Having enjoyed the first ‘Diary of a Retired Detective’, the second outing of Gary Farrow was a welcome return for the detective turned antiques dealer turned detective (as Mark Forster-Blythe would dryly comment, Gary doesn’t do the simple life).
This time, Gary is all at sea, chasing the fortunes of the glamorous Sabrina following the demise of her uncle, Vincent Colley. Gary hops aboard the nearest cruise ship to see where the inheritance is setting sail to, and to discover if death becomes murder most foul.
Much as with the first ‘Diary’, this is a why-dunnit more than a who-dunnit: the book doesn’t pretend to be something that it’s not, there are few red herrings and there’s no desire to confound the readers into oblivion, an irritating quality in some crime fiction. Instead, the focus is on the journey (quite literally) – finding out how Gary will solve the case and what the comeuppance will be is the biggest part of this novel, and it makes it something refreshingly different.
And, of course, where would this all be without the company of Mark, Gary’s trusted (and much beleaguered) sidekick, who finally gets the recognition he deserves, even if this is from strangers rather than his friend in need. The repartee between the two is the highlight of the book; I’m fairly confident I could read a book full of their day-to-day conversations and name it a hit. Not only are their witticisms and barbs entertaining, they’re hugely real; nothing feels forced, it’s a real relationship that helps to drive the plot towards its final destination.
There’s no doubt about it, setting sail with Gary is light, entertaining and intriguing. Forget the high seas, set sail for Amazon or Smashwords to download a copy!
A first publication for author Glyn Timmins, ‘From the Diary…’ is a collection of five short stories about a retired cop-turned-antiques dealer and his attempts to forge a new career but not quite being able to leave the
old one behind.
Our protagonist, Gary Farrow, is an incredibly likeable character, full of dry witticisms and interesting insights which make his discoveries and capabilities plausible and engaging to follow. Likewise, the reluctance and yet near-rubbernecking compliance of his friend and mentor, Mark Foster-Blythe, is incredibly entertaining, playing the role of sidekick well in order to add a unique twist on a budding bromance.

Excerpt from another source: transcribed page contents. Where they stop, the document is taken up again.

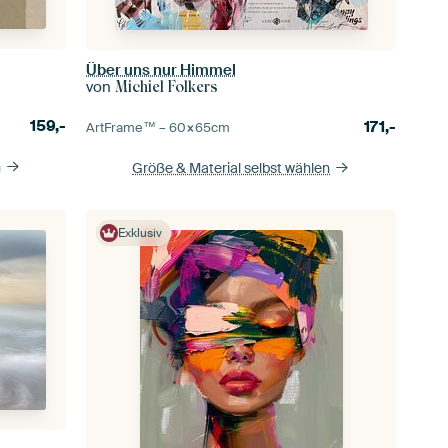
Über uns nur Himmel
von
Michiel Folkers
159,-
171,-
ArtFrame™ –
60×65
cm
n
Größe & Material selbst wählen
Exklusiv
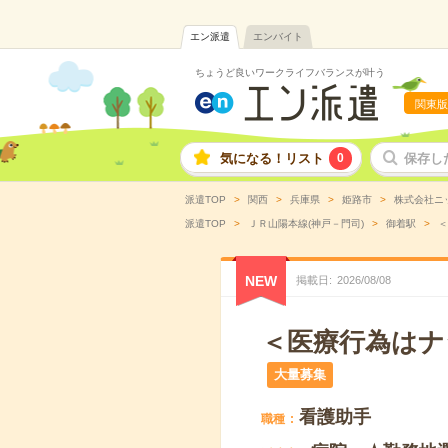
エン派遣
エンバイト
ちょうど良いワークライフバランスが叶う
関東版
気になる！リスト
0
保存し
派遣TOP
関西
兵庫県
姫路市
株式会社ニ
派遣TOP
ＪＲ山陽本線(神戸－門司)
御着駅
＜
NEW
掲載日
2026
/
08
/
08
＜医療行為はナ
大量募集
看護助手
職種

The stories are interwoven with emotional depth, tangible crimes and burgeoning descriptions which bring an element ofsophistication and intelligence to the situations Farrow finds himself in. My particular favourite was The Coffee Shop Conundrum, which was an ideal blend of witticism between the two friends and emotional depth to make you engaged with the characters’ situation.

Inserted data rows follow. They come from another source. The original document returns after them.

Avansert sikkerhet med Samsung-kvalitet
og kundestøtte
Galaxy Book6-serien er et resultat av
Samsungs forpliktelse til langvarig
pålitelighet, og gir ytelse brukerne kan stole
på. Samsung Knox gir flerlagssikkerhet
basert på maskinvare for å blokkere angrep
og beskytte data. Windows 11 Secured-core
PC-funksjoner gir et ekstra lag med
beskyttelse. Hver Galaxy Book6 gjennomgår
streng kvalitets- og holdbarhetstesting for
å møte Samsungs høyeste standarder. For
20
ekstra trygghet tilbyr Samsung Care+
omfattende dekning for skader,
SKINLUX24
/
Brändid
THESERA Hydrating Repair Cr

The beauty of this collection is that it represents an antidote to modern crime fiction which feels the needs to lead you a merry dance before a (sometimes disappointing) conclusion, often without the degree of tangibility that Timmins provides through his former career as (surprise!) a police officer himself. These are light-hearted, enjoyable and cleverly-crafted stories, and show a level of success not often seen in first books. Bring on the next Farrow outings!